我写的代码在这里。请注意,EVENT_2 始终相对于 EVENT_1 进行排序,因此在 O(n) 中找到像这样的唯一值应该可以工作。
import cudf
from numba import cuda
import numpy as np
def count(EVENT_2, EVENT_2A):
# Get unique values of EVENT_2
uq = [EVENT_2[0]] + [x for i, x in enumerate(EVENT_2) if i > 0 and EVENT_2[i-1] != x]
for i in range(cuda.threadIdx.x, len(EVENT_2), cuda.blockDim.x):
# Get corresponding index for each value. This can probably be sped up by mapping
# values to indices
for j, v in enumerate(uq):
if v == EVENT_2[i]:
EVENT_2A[i] = j
break
if __name__ == "__main__":
data = {
"EVENT_1":[0,0,0,0,0,0,0,0,1,1],
"EVENT_2":[3,3,3,5,5,5,9,9,6,6]
}
df = cudf.DataFrame(data)
results = df.groupby(["EVENT_1"], method="cudf").apply_grouped(
count,
incols=["EVENT_2"],
outcols={"EVENT_2A":np.int64}
)
print(results.sort_index())
问题在于,在用户定义函数中使用列表似乎存在错误count()
。Numba 说它的 JIT nopython 编译器可以处理列表理解,实际上当我使用该函数时
from numba import jit
@jit(nopython=True)
def uq_sorted(my_list):
return [my_list[0]] + [x for i, x in enumerate(my_list) if i > 0 and my_list[i-1] != x]
它可以工作,尽管有弃用警告。
我使用 cudf 得到的错误是
No implementation of function Function(<numba.cuda.compiler.DeviceFunctionTemplate object at 0x7f782a179fa0>) found for signature:
>>> count <CUDA device function>(array(int64, 1d, C), array(int64, 1d, C))
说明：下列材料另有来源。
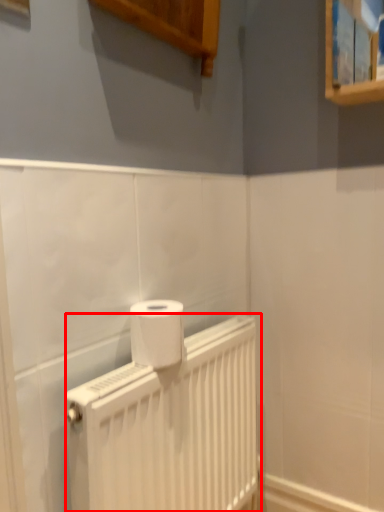 Question: From the image, what is the correct spatial relationship of radiator (annotated by the red box) in relation to toilet paper?

Choices:
 (A) right
 (B) left

Answer: (A) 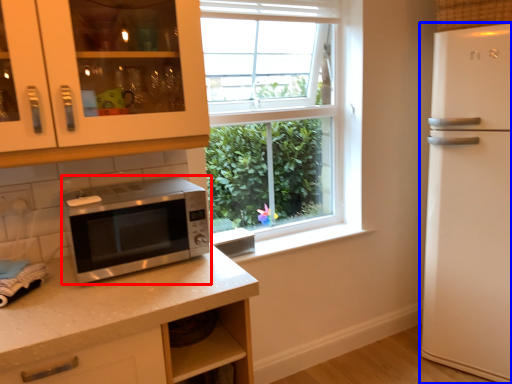 Question: Which object is further to the camera taking this photo, microwave oven (highlighted by a red box) or refrigerator (highlighted by a blue box)?

Choices:
 (A) microwave oven
 (B) refrigerator

Answer: (B) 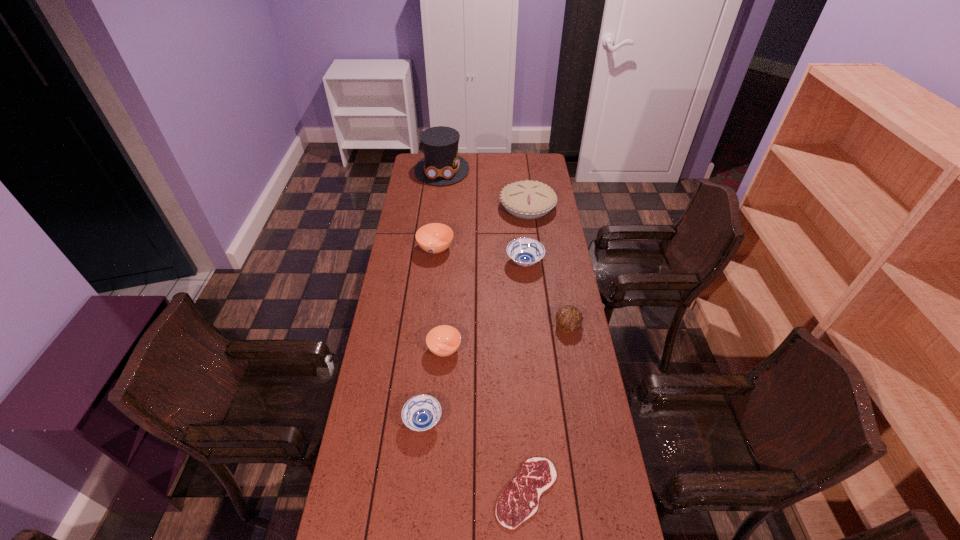 This screenshot has height=540, width=960. I want to click on free spot at the far left corner of the desktop, so click(x=410, y=173).

You are a GUI agent. You are given a task and a screenshot of the screen. Output one action in this format:
    pyautogui.click(x=<x>, y=<y>)
    Task: Click on the vacant space that's between the pie and the muffin
    This screenshot has height=540, width=960.
    Given the screenshot: What is the action you would take?
    pyautogui.click(x=548, y=267)

At what (x,y) coordinates should I click in order to perform the action: click on empty location between the shortest object and the muffin. Please return your answer as a coordinate pair (x, y). Looking at the image, I should click on (547, 409).

This screenshot has height=540, width=960. Find the location of `free space between the bigger peach soup bowl and the second nearest soup bowl`. free space between the bigger peach soup bowl and the second nearest soup bowl is located at coordinates (440, 299).

Identify the location of unoccupied area between the farther peach soup bowl and the seventh shortest object. The width and height of the screenshot is (960, 540). (482, 228).

This screenshot has height=540, width=960. Find the location of `free area in between the muffin and the right blue soup bowl`. free area in between the muffin and the right blue soup bowl is located at coordinates coord(546,294).

This screenshot has height=540, width=960. In order to click on free spot between the shortest object and the farthest object in this screenshot , I will do `click(485, 331)`.

Find the location of `vacant region between the dress hat and the nearer peach soup bowl`. vacant region between the dress hat and the nearer peach soup bowl is located at coordinates (444, 260).

Image resolution: width=960 pixels, height=540 pixels. I want to click on blank region between the pie and the farther peach soup bowl, so click(x=482, y=228).

Identify the location of object that stands as the fourth closest to the muffin. This screenshot has height=540, width=960. (421, 412). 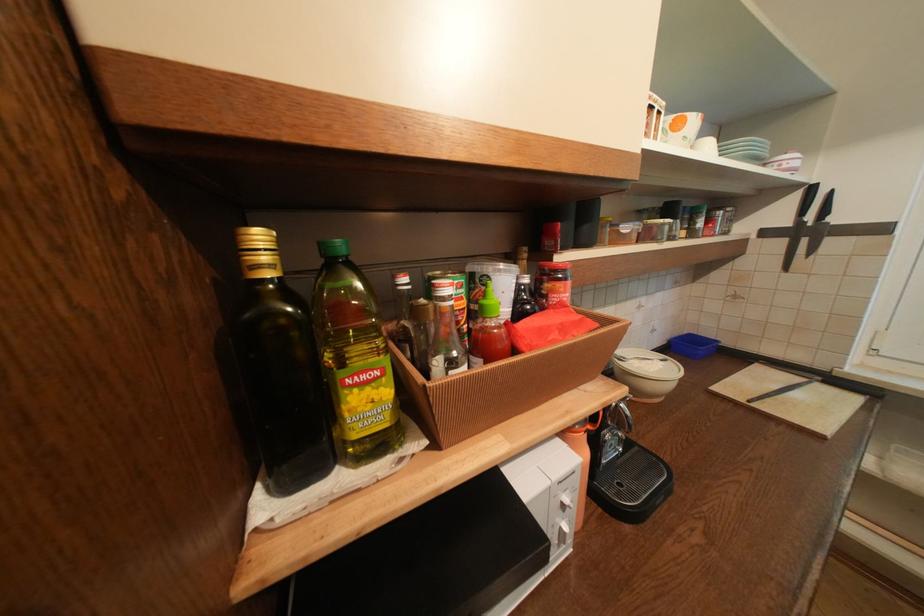 Where would you turn the white microwave dial? Please return your answer as a coordinate pair (x, y).

(564, 516) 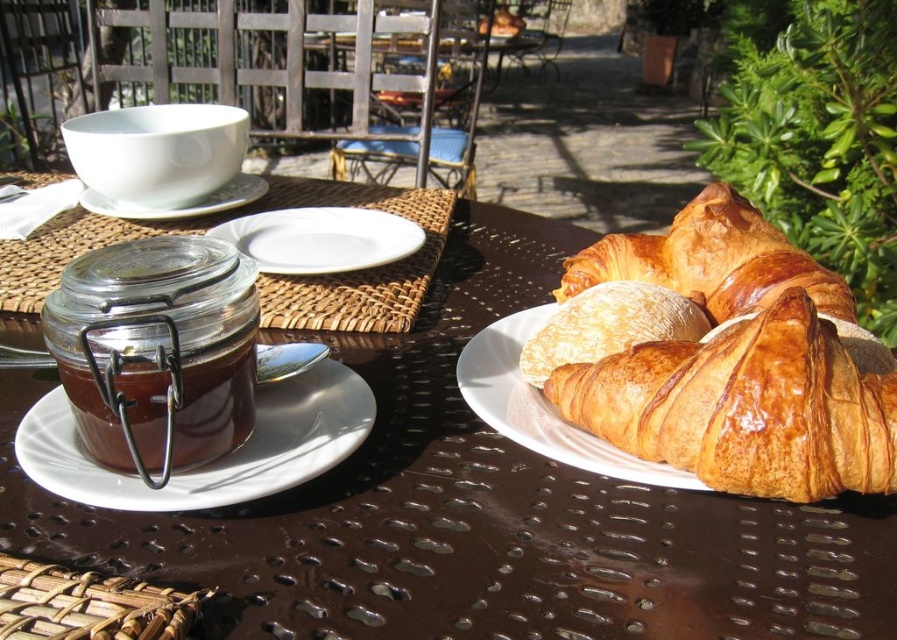 Question: Can you confirm if white ceramic plate at right is positioned below white ceramic plate at center?

Choices:
 (A) no
 (B) yes

Answer: (B)

Question: Among these points, which one is farthest from the camera?

Choices:
 (A) (x=306, y=378)
 (B) (x=238, y=243)
 (C) (x=779, y=294)

Answer: (B)

Question: Estimate the real-world distances between objects in this image. Which object is farther from the golden brown flaky croissant at center?

Choices:
 (A) white ceramic saucer at upper left
 (B) matte white saucer at center-left
 (C) white ceramic plate at right
 (D) translucent glass jar at left

Answer: (A)

Question: Which object is the farthest from the translucent glass jar at left?

Choices:
 (A) matte white saucer at center-left
 (B) golden brown flaky croissant at center
 (C) brown textured table at center
 (D) golden brown flaky croissant at right

Answer: (D)

Question: Does matte white saucer at center-left appear on the right side of white ceramic plate at center?

Choices:
 (A) no
 (B) yes

Answer: (A)

Question: Does golden brown flaky croissant at right appear on the right side of golden brown flaky croissant at center?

There are 2 candidate implementations:
- Of which 2 did not match due to:
Overload in function 'count <CUDA device function>': File: ../../../../test.py: Line 11.
With argument(s): '(array(int64, 1d, C), array(int64, 1d, C))':
Rejected as the implementation raised a specific error:
TypingError: Failed in nopython mode pipeline (step: nopython frontend)
Unknown attribute 'append' of type list(undefined)<iv=None>
File "test.py", line 12:
def count(EVENT_2, EVENT_2A):
uq = [EVENT_2[0]] + [x for i, x in enumerate(EVENT_2) if i > 0 and EVENT_2[i-1] != x]
^
During: typing of get attribute at test.py (12)
File "test.py", line 12:
def count(EVENT_2, EVENT_2A):
uq = [EVENT_2[0]] + [x for i, x in enumerate(EVENT_2) if i > 0 and EVENT_2[i-1] != x]
^
raised from /project/conda_env/lib/python3.8/site-packages/numba/core/typeinfer.py:1071
During: resolving callee type: Function(<numba.cuda.compiler.DeviceFunctionTemplate object at 0x7f782a179fa0>)
During: typing of call at <string> (10)
File "<string>", line 10:
<source missing, REPL/exec in use?>
这与 numba 的弃用警告有关吗?即使我设置uq
为静态列表,我仍然会收到错误消息。欢迎对列表理解问题或我的整个问题的任何解决方案。谢谢。